Wednesday, August 4, 2010

The Essays of E.B. White

by E.B. White
New York : Perennial Classics, 1999.

This collection of thirty-one essays by E.B. White is as delightful as it is varied. The essays are arranged by subject - the farm, the city, and memories, to name a few - but even within these subjects, the collection showcases the breadth of White's thoughts and interests. In one, he discusses "The Death of a Pig," a short but powerful piece that gave me a glimpse of the man who would save the pig in Charlotte's Web. In another, he wrestles with the troubles of hydrogen bomb testing and disarmament, never giving a definite Answer, but provoking thought in himself and his reader.

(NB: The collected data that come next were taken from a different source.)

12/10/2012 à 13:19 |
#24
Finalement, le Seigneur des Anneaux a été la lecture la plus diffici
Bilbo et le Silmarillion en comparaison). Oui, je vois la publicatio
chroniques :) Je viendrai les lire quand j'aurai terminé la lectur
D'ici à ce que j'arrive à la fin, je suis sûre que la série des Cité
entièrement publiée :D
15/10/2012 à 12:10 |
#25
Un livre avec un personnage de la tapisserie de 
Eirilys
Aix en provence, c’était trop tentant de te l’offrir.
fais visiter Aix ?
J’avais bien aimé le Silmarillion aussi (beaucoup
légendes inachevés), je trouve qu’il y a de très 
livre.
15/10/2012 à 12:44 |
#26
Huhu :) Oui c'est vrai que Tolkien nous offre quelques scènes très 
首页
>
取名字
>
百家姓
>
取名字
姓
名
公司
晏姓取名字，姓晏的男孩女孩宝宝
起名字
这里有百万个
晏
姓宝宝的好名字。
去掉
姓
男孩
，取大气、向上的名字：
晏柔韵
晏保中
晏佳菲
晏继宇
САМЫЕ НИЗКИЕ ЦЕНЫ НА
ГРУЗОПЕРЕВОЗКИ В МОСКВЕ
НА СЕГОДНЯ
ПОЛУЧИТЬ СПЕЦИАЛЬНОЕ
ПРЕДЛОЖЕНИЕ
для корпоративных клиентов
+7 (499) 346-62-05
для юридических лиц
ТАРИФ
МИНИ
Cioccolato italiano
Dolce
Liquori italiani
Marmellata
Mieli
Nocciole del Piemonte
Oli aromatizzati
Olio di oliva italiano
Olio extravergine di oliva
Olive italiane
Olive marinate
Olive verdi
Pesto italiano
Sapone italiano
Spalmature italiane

I took several weeks to read these essays, not out of any lack of enjoyment but because of the need to savor each and pause between them. I've come to the conclusion that collections like this need to be owned rather than borrowed so that I can take my time and muse over each one instead of trying to hurry through and evaluate the book as a whole. I loved White's sense of humor, which permeates every essay and includes a few good one liners about politics, "progress," and even himself. In the foreword, he writes, "The essayist is a self-liberated man, sustained by the childish belief that everything he thinks about, everything that happens to him, is of general interest." Though I can't say much about general interest, I can say that this collection was to my interest, and I would love to own this collection to dip into whenever I like.